Collected data
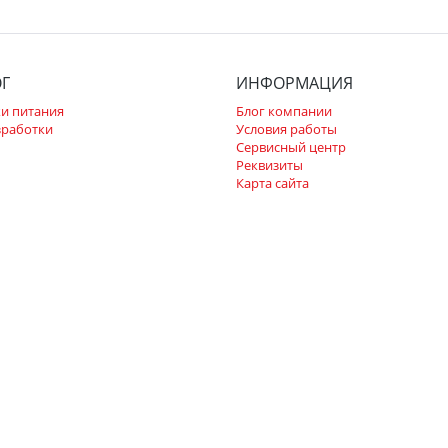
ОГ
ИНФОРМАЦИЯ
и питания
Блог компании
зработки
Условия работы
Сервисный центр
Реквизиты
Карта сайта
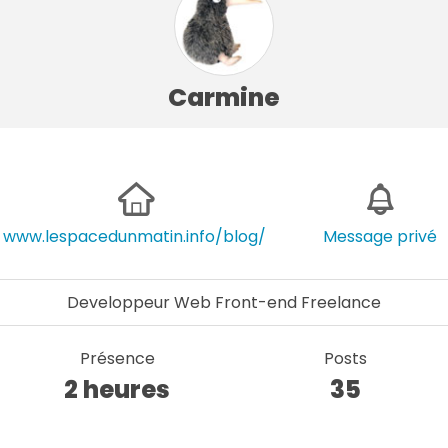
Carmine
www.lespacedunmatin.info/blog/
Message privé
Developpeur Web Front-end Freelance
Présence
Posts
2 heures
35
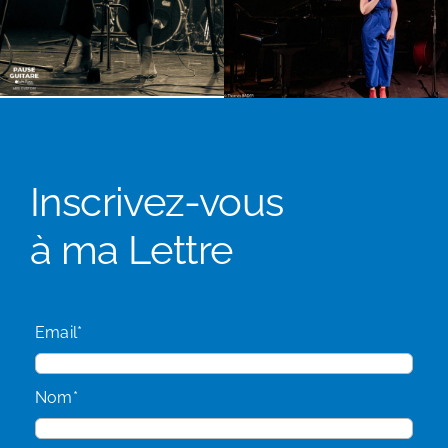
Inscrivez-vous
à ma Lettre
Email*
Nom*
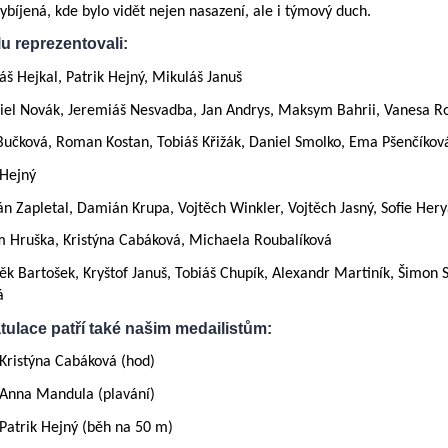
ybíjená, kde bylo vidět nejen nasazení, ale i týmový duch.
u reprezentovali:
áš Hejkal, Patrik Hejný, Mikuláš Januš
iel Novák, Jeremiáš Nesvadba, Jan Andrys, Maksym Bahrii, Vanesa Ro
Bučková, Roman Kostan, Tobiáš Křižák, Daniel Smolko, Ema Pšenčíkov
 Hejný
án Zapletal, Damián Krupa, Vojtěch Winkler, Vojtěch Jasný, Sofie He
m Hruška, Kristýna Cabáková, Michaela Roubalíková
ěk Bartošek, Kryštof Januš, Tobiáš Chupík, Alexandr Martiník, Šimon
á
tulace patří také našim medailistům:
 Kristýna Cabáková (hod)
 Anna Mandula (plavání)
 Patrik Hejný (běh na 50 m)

==

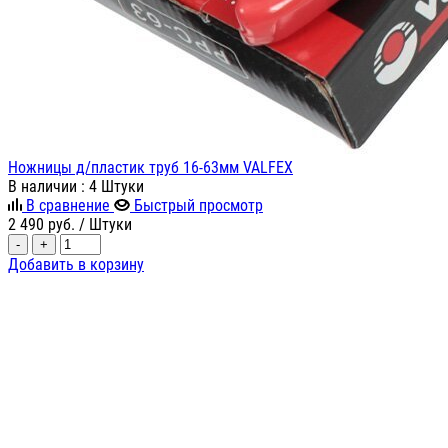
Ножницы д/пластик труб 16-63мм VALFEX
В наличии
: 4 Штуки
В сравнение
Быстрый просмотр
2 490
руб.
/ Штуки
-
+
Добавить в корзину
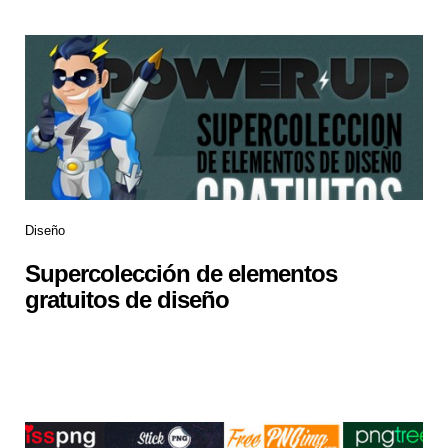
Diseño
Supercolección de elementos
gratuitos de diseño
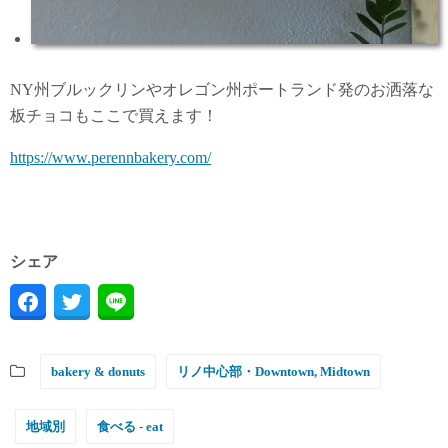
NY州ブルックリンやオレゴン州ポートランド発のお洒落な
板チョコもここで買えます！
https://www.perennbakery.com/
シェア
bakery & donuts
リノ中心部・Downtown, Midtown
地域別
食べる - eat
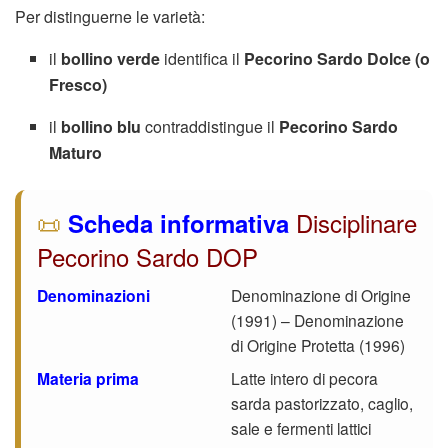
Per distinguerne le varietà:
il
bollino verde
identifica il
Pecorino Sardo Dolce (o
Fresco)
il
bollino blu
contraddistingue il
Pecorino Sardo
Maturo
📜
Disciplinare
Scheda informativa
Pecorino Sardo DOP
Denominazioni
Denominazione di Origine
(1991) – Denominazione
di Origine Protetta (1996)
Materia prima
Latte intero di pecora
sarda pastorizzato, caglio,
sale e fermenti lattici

- What you should do: Using the records above, count every line that includes the word "Pecorino", and state the number only.

- Solution: 3